1. Being inauthentic. How often have you heard (or said), “I don’t watch much TV, but I saw something recently … ” Now why do we say, “I don’t watch much TV”? Because we don’t want people thinking we just sit in the La-Z-Boy every night. It’s so tempting to project an image that we want people to see, and it leaks out in our words, our tone of voice, even our posture and gestures.

2. Fear. When I was starting out in ministry, I remember reading a news story about a pastor who was preaching the book of Revelation when somebody in his congregation shot him. That scared me.

I’ve not had that kind of opposition. So far. But I have had the fears of how I am doing, and how people think I’m doing, and how I get a group of people who are resistant to turn in a different direction.

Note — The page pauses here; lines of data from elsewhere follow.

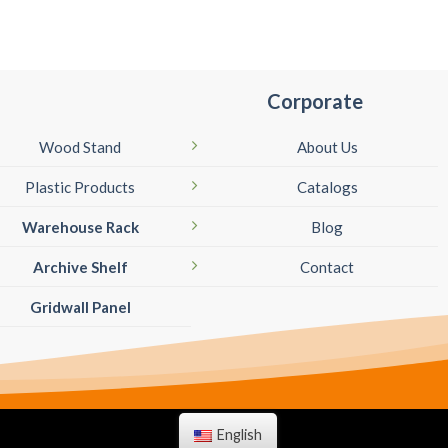
Corporate
Wood Stand
About Us
Plastic Products
Catalogs
Warehouse Rack
Blog
Archive Shelf
Contact
Gridwall Panel
English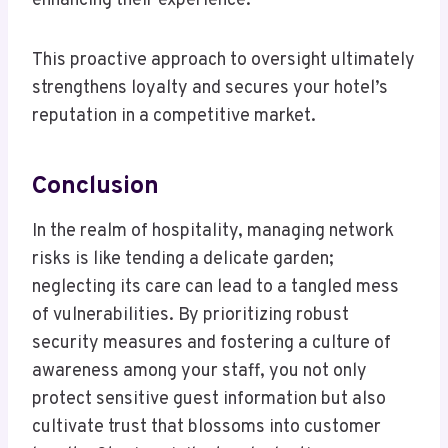
enhancing their experience.
This proactive approach to oversight ultimately
strengthens loyalty and secures your hotel’s
reputation in a competitive market.
Conclusion
In the realm of hospitality, managing network
risks is like tending a delicate garden;
neglecting its care can lead to a tangled mess
of vulnerabilities. By prioritizing robust
security measures and fostering a culture of
awareness among your staff, you not only
protect sensitive guest information but also
cultivate trust that blossoms into customer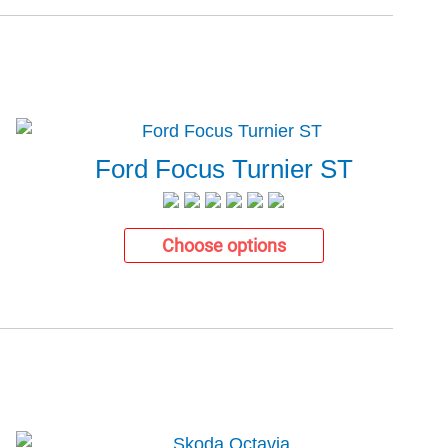
Ford Focus Turnier ST
Choose options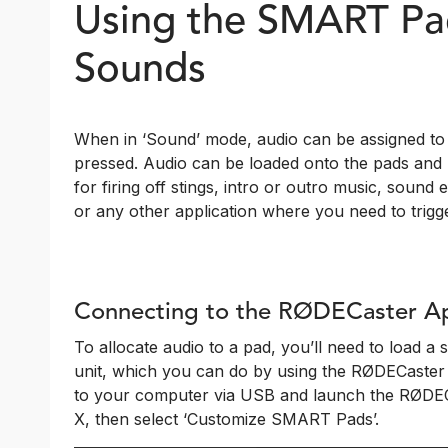
Using the SMART Pad
Sounds
When in ‘Sound’ mode, audio can be assigned to 
pressed. Audio can be loaded onto the pads and p
for firing off stings, intro or outro music, sound 
or any other application where you need to trigge
Connecting to the RØDECaster A
To allocate audio to a pad, you’ll need to load a
unit, which you can do by using the RØDECaster
to your computer via USB and launch the RØDECa
X, then select ‘Customize SMART Pads’.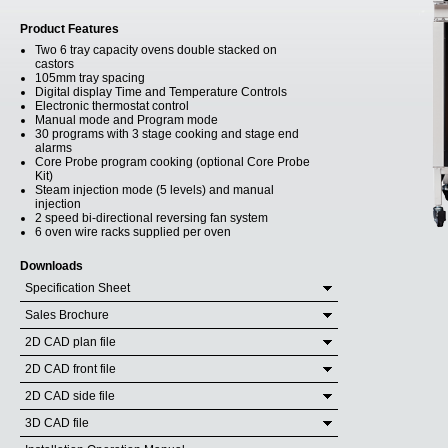
Product Features
Two 6 tray capacity ovens double stacked on
castors
105mm tray spacing
Digital display Time and Temperature Controls
Electronic thermostat control
Manual mode and Program mode
30 programs with 3 stage cooking and stage end
alarms
Core Probe program cooking (optional Core Probe
Kit)
Steam injection mode (5 levels) and manual
injection
2 speed bi-directional reversing fan system
6 oven wire racks supplied per oven
Downloads
Specification Sheet
Sales Brochure
2D CAD plan file
2D CAD front file
2D CAD side file
3D CAD file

It’s easy to live in fear.

3. Comparison. The first church where I preached was in Southern California. One Sunday a visitor met me and told me he attended Hollywood Presbyterian Church, where the legendary Lloyd Ogilvie was preaching at that time. Have you ever heard Lloyd Ogilvie’s rich, deep, resonant voice? He sounds like what I think God would sound like on a really good day.

So this visitor hands me his business card. He’s a speech instructor. He said, “Give me a call sometime.” All I could think was that to someone who listens to Lloyd Ogilvie, I must sound like Mickey Mouse saying, “Okay now, let’s repent.”

We face this temptation like no generation of preachers has ever faced before. At least in the 1500s, nobody came up to a preacher and said: “I hear Calvin on the radio and get CDs from Luther. How come you don’t preach like they do?”

We live in an era of comparison, but if we give in to it, it can destroy us.

4. Pride. Researchers surveyed 800,000 high school students, asking them to rate themselves on their social skills. How many acknowledged they were below average in social skills? Zero! And 25 percent ranked themselves in the top one percent. Psychologists call this “a self-serving bias.” A spiritual director would call it pride.

When preachers have been surveyed, almost 90 percent rated themselves as above average in preaching skills. Then we have to preach on texts like “Do not think of yourselves more highly than you ought.”

5. Manipulation. Some of us have been in churches where you hear, “Every head bowed, every eye closed. Thank you. I see that hand. Yes. And that hand. Thank you,” even though no hands may have been raised.

I can remember sitting through four consecutive services in a large church, and the speaker cried at the same point in the message four consecutive times.

And we’ve all heard stories told as if they happened to the speaker when we read about them elsewhere.

We’re all tempted to manipulate the facts and the feelings.

6. Anger. Henri Nouwen put this best in his book, The Way of the Heart:

“Anger in particular seems close to a professional vice in the contemporary ministry. Pastors are angry at their leaders for not leading and at their followers for not following. They are angry at those who do not come to church for not coming, and angry at those who do come for coming without enthusiasm. They are angry at their families who make them feel guilty, and angry at themselves for not being who they want to be.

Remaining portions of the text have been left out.